STF derruba “revisão da vida toda” e INSS poderá reduzir valores de aposentadorias; entenda!

58
Sessão do STF. Foto: Rosnei Coutinho/STF

O Supremo Tribunal Federal (STF) decidiu, na noite desta terça-feira (25), derrubar a “revisão da vida toda”, tese que permitia a aposentados do INSS incluir no cálculo do benefício contribuições realizadas antes de 1994, período anterior ao Plano Real. O placar final foi de 8 a 3 pela rejeição da tese.

A decisão afeta milhares de aposentados que aguardavam definição sobre o tema e tem impacto bilionário para as contas públicas. Segundo o governo federal, manter a revisão poderia gerar um custo adicional de R$ 480 bilhões.

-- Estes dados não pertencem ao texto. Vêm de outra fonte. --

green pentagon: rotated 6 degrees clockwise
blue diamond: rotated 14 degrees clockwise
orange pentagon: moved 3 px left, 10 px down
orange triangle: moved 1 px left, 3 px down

Apesar da decisão, o Supremo determinou que aposentados que tiveram aumento no benefício por decisões judiciais anteriores não terão que devolver os valores já recebidos. No entanto, o INSS poderá reduzir o valor da aposentadoria daqui para frente, eliminando o cálculo mais vantajoso baseado em contribuições antigas.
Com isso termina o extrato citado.